The “abrasion” is about the size or smaller than a dot or the end of a clicky pen. It’s on the left side of the outside of my vagina- where the perenium meets the vagina. It does not hurt or itch, unless I touch it- then it stings. There’s NOT multiple ‘scrapes’, just this tiny one. Other than that, I forget it’s even there- it doesn’t bother me. But it seems to be getting better already, it doesn’t sting as bad today. I noticed this “abrasion” 3 hours after we had protected sex, but didn’t think much of it at first. I did have a yeast infection when we did have sex this last time, but I didn’t know this until I went to the gyno because I had no symptoms- likely due to the fact that we were having a lot of protected sex and my vagina was always sore due to that. I know that when you have a YI, the skin on the outside of the vagina can be irritated and crack, or any type of friction can cause a tear/scrape. 

Questions:
1. I know it is unlikely for me to contract hsv1 genitally since I have it orally, but does this sound like hsv 2? 
2. Should I believe that BOTH gynos know what they’re talking about and be reassured that this is not herpes? 

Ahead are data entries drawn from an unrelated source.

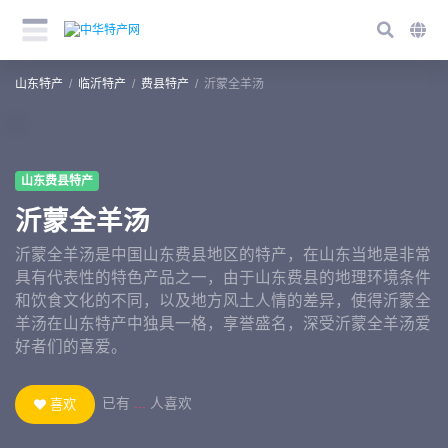
山东特产
临沂特产
费县特产
沂蒙全羊汤
山东费县特产
沂蒙全羊汤
沂蒙全羊汤是中国山东费县地区的特产，在山东当地是非常
具有代表性的特色产品之一，由于山东费县的地理环境条件
和饮食文化的不同，以及地方风土人情的差异，使得沂蒙全
羊汤在山东特产中独具一格，享誉盛名，深受沂蒙全羊汤爱
好者们的喜爱。
已有
...
人喜欢
喜欢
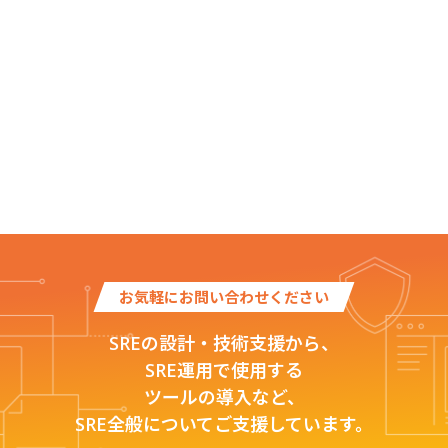
お気軽にお問い合わせください
SREの設計・技術支援から、
SRE運用で使用する
ツールの導入など、
SRE全般についてご支援しています。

3. Do you know how long diflucan takes to kick in & return your discharge back to normal? 
4. Could I contract chlamydia or gonorrhea from naked cuddling/naked frottage?  

Terri Warren, RN, Nurse Practitioner
Terri Warren, RN, Nurse Practitioner
42 months ago
1.  No, it does not - it came up too early after the contact to be new HSV 2
2.  Yes, I think you should be.  The other choice is to find out if he has be asking if he does and then asking him to be tested if you are satisfied with the answer.
3. I think with Diflucan you should see improvement in a day or two
4.  No, you need far more contact to acquire gonorrhea  or chlamyhdia.